Portability	High (Can be pushed to a Registry).	Low (Specific to that host's disk).
Role	The Blueprint.	The Bricks used to build the house.

Are these concepts of Containers, `containerd`, or Linux?

It is a hierarchy. Each layer "wraps" the one below it.

A. Linux (The Primitives)

Linux doesn't really have a native concept of a "Container Image." It has Filesystems and Drivers (like OverlayFS, XFS, Btrfs). Linux provides the ability to "stack" directories or "clone" blocks. This is the raw material.

B. `containerd` (The Snapshotter)

containerd is the bridge. It takes the raw Linux primitives and organizes them into Snapshots.

When containerd pulls an image, it extracts the data into snapshots.
A Snapshot is a containerd object that manages a specific Linux directory.
Note: containerd doesn't care about "versions" or "tags" (like nginx:latest); it only cares about "Parent Snapshot ID" and "Child Snapshot ID."

C. Containers / OCI (The Image)

The Image is a higher-level standard (managed by the OCI - Open Container Initiative). An Image is a collection of metadata that tells containerd: "To create this environment, you need to stack Snapshot A, then Snapshot B, then Snapshot C, and then run the ELF binary located at /bin/nginx."

How an Image becomes Snapshots

Think of an Image like a Lego Instruction Manual, and Snapshots like the Lego Bricks already snapped together in your drawer.

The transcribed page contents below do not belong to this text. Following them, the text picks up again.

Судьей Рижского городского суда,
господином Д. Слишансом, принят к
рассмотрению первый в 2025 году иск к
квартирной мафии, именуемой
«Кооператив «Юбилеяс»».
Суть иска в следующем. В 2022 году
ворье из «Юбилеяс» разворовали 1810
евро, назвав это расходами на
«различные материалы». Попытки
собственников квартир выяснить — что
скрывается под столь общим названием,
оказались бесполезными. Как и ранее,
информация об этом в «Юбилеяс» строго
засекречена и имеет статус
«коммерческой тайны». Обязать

The Registry: An image exists on a server (like Docker Hub) as a "Manifest" (a JSON file) and a bunch of "Layers" (compressed .tar.gz files).
The Pull: When you pull the image, containerd downloads the tarballs.
The Unpacking (The Snapshotter): containerd asks the Snapshotter to create a chain of snapshots.
- It unpacks Layer 1 into Snapshot 1.
- It Commits Snapshot 1 (making it read-only).
- It unpacks Layer 2 into Snapshot 2 (using Snapshot 1 as a parent).
The Result: You now have an Image (the logical name) which is physically represented on your disk as a Chain of Snapshots.

The Relationship Diagram

Image (OCI Concept): my-app:v1
- Points to... Manifest JSON (Config, Env vars, Entrypoint)
- Points to... Layer Hashes (sha256
  ...)
Snapshotter (containerd Concept):
- Snapshot A (Base Layer)
- Snapshot B (App Code, Parent=A)
- Active Snapshot C (Writable layer for the running container, Parent=B)
VFS / Filesystem (Linux Concept):
- OverlayFS mounting snapshots/A and snapshots/B as lowerdirs and snapshots/C as upperdir.

Summary

Snapshotter = The "Layer Manager" of containerd.
It turns Static Layers (on disk) into a Unified Rootfs (in RAM/Mounts).
It utilizes Linux Kernel features like OverlayFS or CoW to make containers start instantly without duplicating huge amounts of data.